(Data for the task):
------------------------------------------------
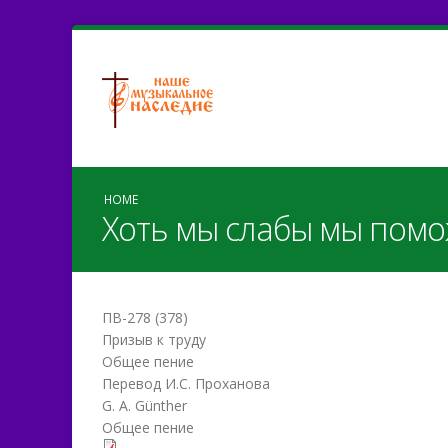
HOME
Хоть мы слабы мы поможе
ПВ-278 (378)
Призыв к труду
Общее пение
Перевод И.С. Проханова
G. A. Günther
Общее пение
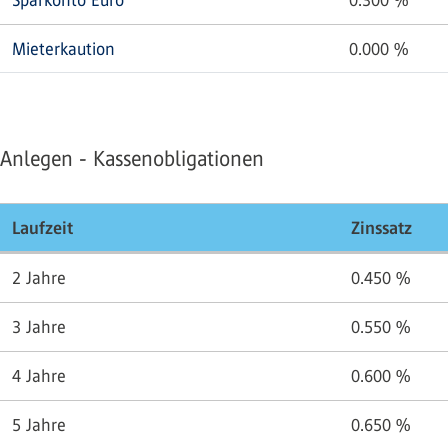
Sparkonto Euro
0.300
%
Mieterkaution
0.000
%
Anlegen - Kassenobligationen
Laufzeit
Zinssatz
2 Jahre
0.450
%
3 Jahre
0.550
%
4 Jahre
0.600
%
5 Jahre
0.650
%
------------------------------------------------
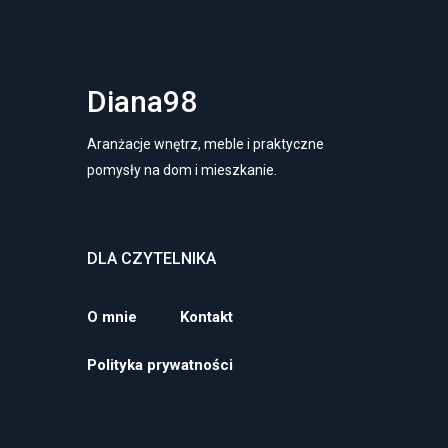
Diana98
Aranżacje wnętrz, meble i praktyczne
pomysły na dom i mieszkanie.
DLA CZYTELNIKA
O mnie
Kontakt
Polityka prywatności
------------------------------------------------
(Aim of the exercise): For this task, write out exactly the lines of the entries above, starting at the line with "DLA CZYTELNIKA" and ending at the line with "Polityka prywatności", both included, and no others.

(Answer section):
DLA CZYTELNIKA
O mnie
Kontakt
Polityka prywatności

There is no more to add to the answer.